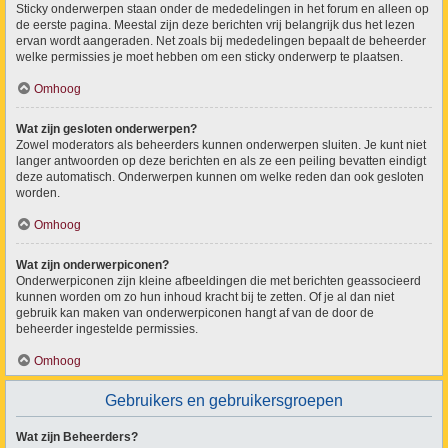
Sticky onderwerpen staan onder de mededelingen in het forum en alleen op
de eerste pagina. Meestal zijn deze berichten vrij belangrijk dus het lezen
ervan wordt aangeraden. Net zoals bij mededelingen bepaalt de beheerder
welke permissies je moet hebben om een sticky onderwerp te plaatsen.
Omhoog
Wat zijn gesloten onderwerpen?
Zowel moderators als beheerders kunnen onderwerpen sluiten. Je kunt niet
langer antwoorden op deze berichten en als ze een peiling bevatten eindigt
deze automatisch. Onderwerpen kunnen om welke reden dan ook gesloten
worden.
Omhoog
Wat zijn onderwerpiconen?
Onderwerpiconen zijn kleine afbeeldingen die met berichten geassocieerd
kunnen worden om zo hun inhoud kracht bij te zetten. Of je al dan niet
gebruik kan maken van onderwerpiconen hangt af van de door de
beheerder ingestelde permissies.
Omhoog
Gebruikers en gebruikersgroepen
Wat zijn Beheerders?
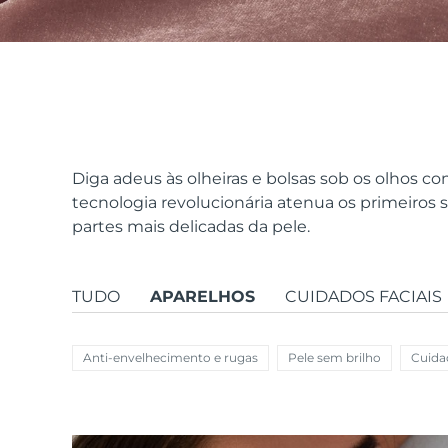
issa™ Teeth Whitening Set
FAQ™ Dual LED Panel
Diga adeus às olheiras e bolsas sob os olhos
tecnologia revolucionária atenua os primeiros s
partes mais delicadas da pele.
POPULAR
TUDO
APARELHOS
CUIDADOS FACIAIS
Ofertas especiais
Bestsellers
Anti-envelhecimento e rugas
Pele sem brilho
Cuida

──────

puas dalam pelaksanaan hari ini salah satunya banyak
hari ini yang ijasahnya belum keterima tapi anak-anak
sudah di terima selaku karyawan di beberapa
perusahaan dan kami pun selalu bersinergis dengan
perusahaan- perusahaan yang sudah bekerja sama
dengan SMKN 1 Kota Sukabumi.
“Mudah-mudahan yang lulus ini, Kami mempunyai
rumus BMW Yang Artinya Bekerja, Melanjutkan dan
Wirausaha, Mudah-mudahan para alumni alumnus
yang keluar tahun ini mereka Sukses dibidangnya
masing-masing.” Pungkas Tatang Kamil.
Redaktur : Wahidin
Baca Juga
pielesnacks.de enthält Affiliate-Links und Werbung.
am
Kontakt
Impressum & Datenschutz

──────

EXERCISE DETAILS –
Would you output, from the records above, exactly the run of lines that starts at the line containing "Sticky onderwerpen staan" and ends at the line containing "Wat zijn gesloten onderwerpen?", and only that run?

FINISHED EXERCISE –
Sticky onderwerpen staan onder de mededelingen in het forum en alleen op
de eerste pagina. Meestal zijn deze berichten vrij belangrijk dus het lezen
ervan wordt aangeraden. Net zoals bij mededelingen bepaalt de beheerder
welke permissies je moet hebben om een sticky onderwerp te plaatsen.
Omhoog
Wat zijn gesloten onderwerpen?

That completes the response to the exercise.